SolarEdge also gained significant market share in Brazil, he added.
The solar company has been developing a factory in Vietnam, which offers a workaround for the tariffs that the U.S. imposed on goods manufactured in China. The Vietnam facility has one solar power inverter production line installed and two optimizer production lines to solar panels installed, Handelsman said. It's expected to start mass production next quarter.

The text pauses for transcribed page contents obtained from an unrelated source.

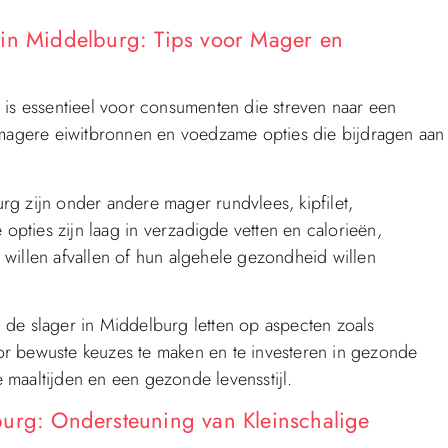
 in Middelburg: Tips voor Mager en
 is essentieel voor consumenten die streven naar een
agere eiwitbronnen en voedzame opties die bijdragen aan
g zijn onder andere mager rundvlees, kipfilet,
 opties zijn laag in verzadigde vetten en calorieën,
willen afvallen of hun algehele gezondheid willen
 de slager in Middelburg letten op aspecten zoals
r bewuste keuzes te maken en te investeren in gezonde
maaltijden en een gezonde levensstijl.
burg: Ondersteuning van Kleinschalige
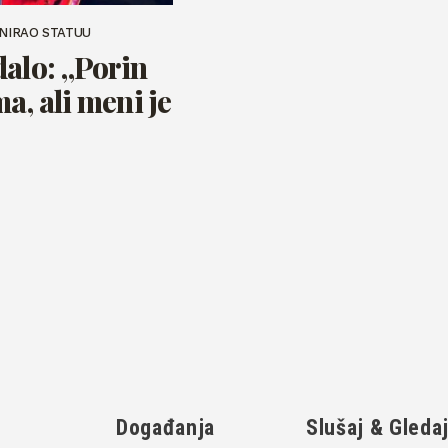
JNIRAO STATUU
dalo: „Porin
ma, ali meni je
Događanja
Slušaj & Gleda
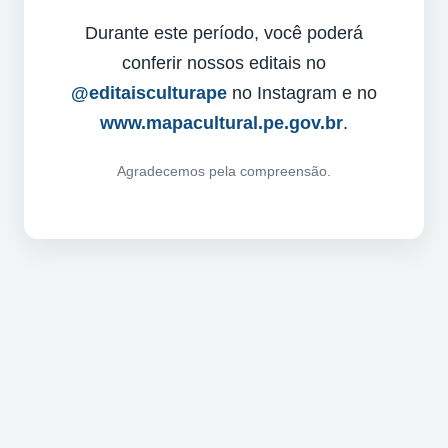
Durante este período, você poderá
conferir nossos editais no
@editaisculturape
no Instagram e no
www.mapacultural.pe.gov.br
.
Agradecemos pela compreensão.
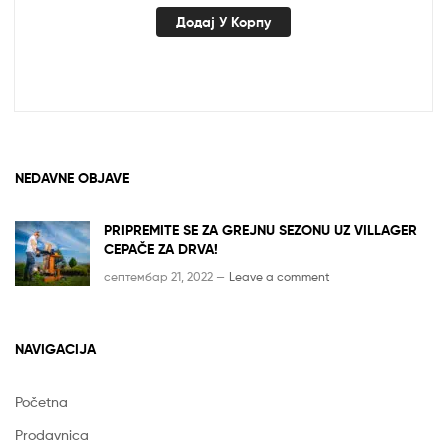
је
је:
Додај У Корпу
била:
рсд26,990.00.
рсд31,990.00.
NEDAVNE OBJAVE
PRIPREMITE SE ZA GREJNU SEZONU UZ VILLAGER
CEPAČE ZA DRVA!
септембар 21, 2022 —
Leave a comment
NAVIGACIJA
Početna
Prodavnica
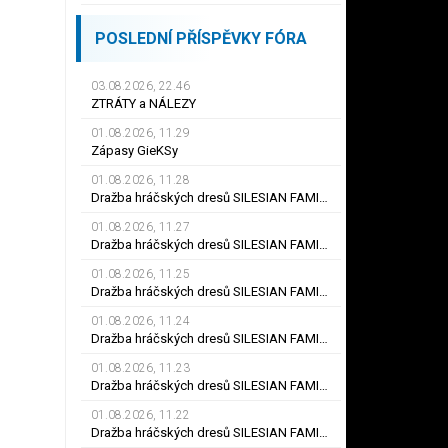
POSLEDNÍ PŘÍSPĚVKY FÓRA
03.08.2026, 22.46
ZTRÁTY a NÁLEZY
01.08.2026, 11.29
Zápasy GieKSy
01.08.2026, 11.28
Dražba hráčských dresů SILESIAN FAMILY - #25 Robert SADOWSKI
01.08.2026, 11.27
Dražba hráčských dresů SILESIAN FAMILY - #22
01.08.2026, 11.25
Dražba hráčských dresů SILESIAN FAMILY - #6
01.08.2026, 11.24
Dražba hráčských dresů SILESIAN FAMILY - #21 Jiří KLÍMA
01.08.2026, 11.23
Dražba hráčských dresů SILESIAN FAMILY - #19 Dyjan Carlos de AZEVEDO
01.08.2026, 11.22
Dražba hráčských dresů SILESIAN FAMILY - #5 Adam JÁNOŠ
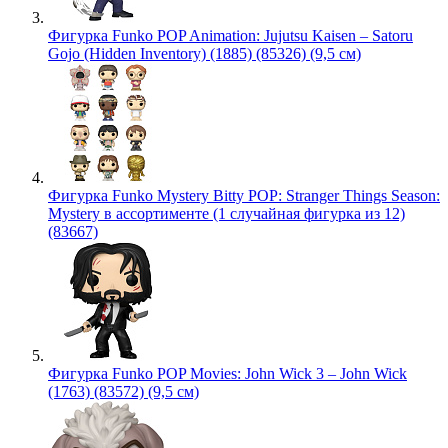
Фигурка Funko POP Animation: Jujutsu Kaisen – Satoru
Gojo (Hidden Inventory) (1885) (85326) (9,5 см)
Фигурка Funko Mystery Bitty POP: Stranger Things Season:
Mystery в ассортименте (1 случайная фигурка из 12)
(83667)
Фигурка Funko POP Movies: John Wick 3 – John Wick
(1763) (83572) (9,5 см)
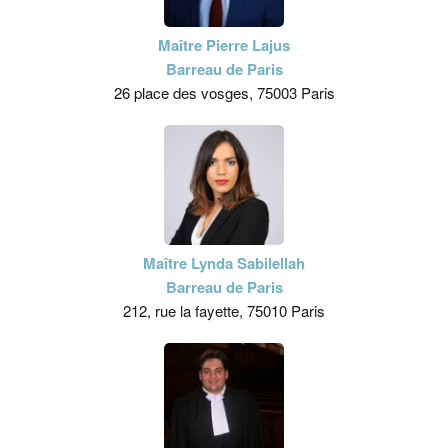
Maître Pierre Lajus
Barreau de Paris
26 place des vosges, 75003 Paris
Maître Lynda Sabilellah
Barreau de Paris
212, rue la fayette, 75010 Paris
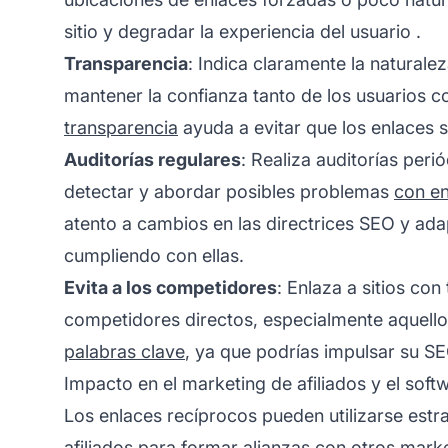
sitio y degradar la
experiencia del usuario
.
Transparencia
: Indica claramente la naturale
mantener la confianza tanto de los usuarios
transparencia
ayuda a evitar que los enlaces
Auditorías regulares
: Realiza auditorías peri
detectar y abordar posibles problemas
con en
atento a cambios en las directrices SEO y adap
cumpliendo con ellas.
Evita a los competidores
: Enlaza a sitios con
competidores directos, especialmente aquell
palabras clave
, ya que podrías impulsar su SE
Impacto en el marketing de afiliados y el soft
Los enlaces recíprocos pueden utilizarse est
afiliados
para formar alianzas con otros mark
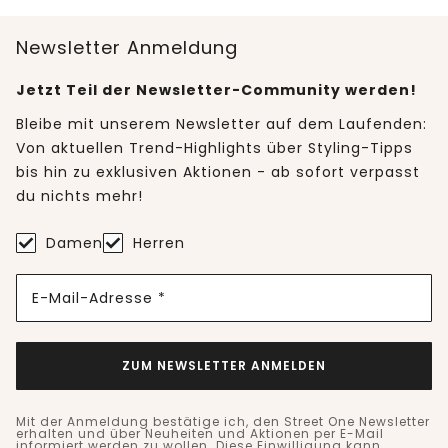
Newsletter Anmeldung
Jetzt Teil der Newsletter-Community werden!
Bleibe mit unserem Newsletter auf dem Laufenden:
Von aktuellen Trend-Highlights über Styling-Tipps
bis hin zu exklusiven Aktionen - ab sofort verpasst
du nichts mehr!
Damen
Herren
E-Mail-Adresse *
ZUM NEWSLETTER ANMELDEN
Mit der Anmeldung bestätige ich, den Street One Newsletter
erhalten und über Neuheiten und Aktionen per E-Mail
informiert werden zu wollen. Diese Einwilligung kann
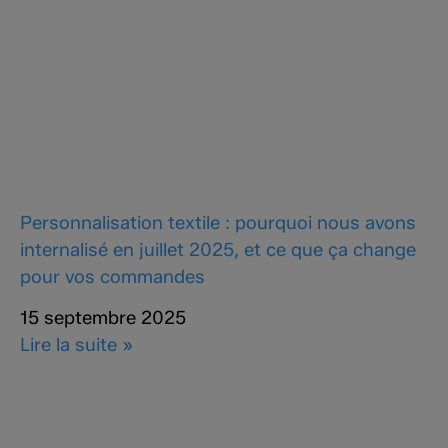
Personnalisation textile : pourquoi nous avons
internalisé en juillet 2025, et ce que ça change
pour vos commandes
15 septembre 2025
Lire la suite »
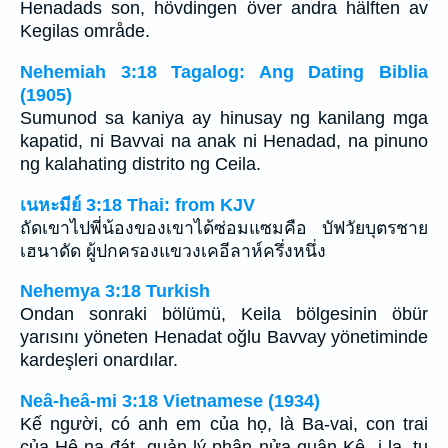
Henadads son, hövdingen över andra hälften av
Kegilas område.
Nehemiah 3:18 Tagalog: Ang Dating Biblia
(1905)
Sumunod sa kaniya ay hinusay ng kanilang mga
kapatid, ni Bavvai na anak ni Henadad, na pinuno
ng kalahating distrito ng Ceila.
เนหะมีย์ 3:18 Thai: from KJV
ถัดเขาไปพี่น้องของเขาได้ซ่อมแซมคือ บัฟวัยบุตรชาย
เฮนาดัด ผู้ปกครองแขวงเคอีลาห์ครึ่งหนึ่ง
Nehemya 3:18 Turkish
Ondan sonraki bölümü, Keila bölgesinin öbür
yarısını yöneten Henadat oğlu Bavvay yönetiminde
kardeşleri onardılar.
Neâ-heâ-mi 3:18 Vietnamese (1934)
Kế người, có anh em của họ, là Ba-vai, con trai
của Hê-na-đát, quản lý phân nửa quận Kê -i-la, tu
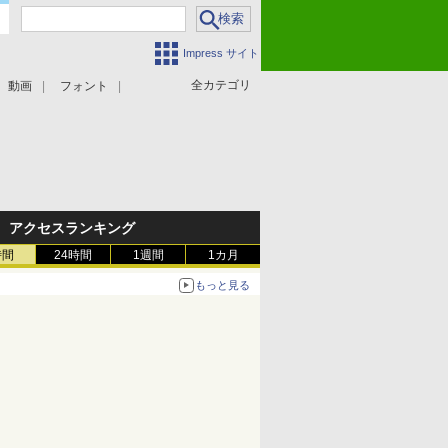
Impress サイト
全カテゴリ
動画
フォント
アクセスランキング
時間
24時間
1週間
1カ月
もっと見る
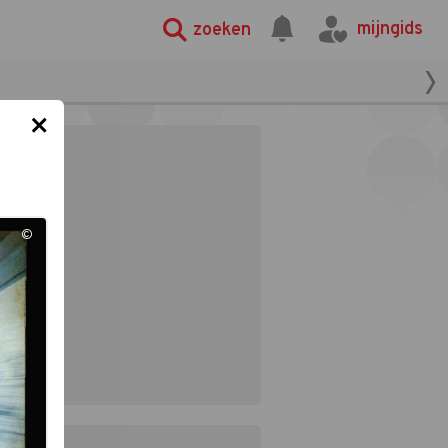
mijngids
zoeken
×
©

Residential and commercial scale solar power inverters and DC optimizers drive almost all of SolarEdge's business. In the last year, though, the company acquired uninterrupted power specialist Gamatronic, South Korean battery manufacturer Kokam and Italian electric mobility firm SMRE. Those non-solar enterprises drove revenue of $18.3 million in Q1.
Overall, GAAP gross margin was 34.1 percent this quarter, and GAAP net income totaled $33.1 million, as opposed to non-GAAP net income of $49.3 million. SolarEdge finished the quarter with $373.6 million cash and cash equivalents, down slightly from March due to payments for shares of SMRE.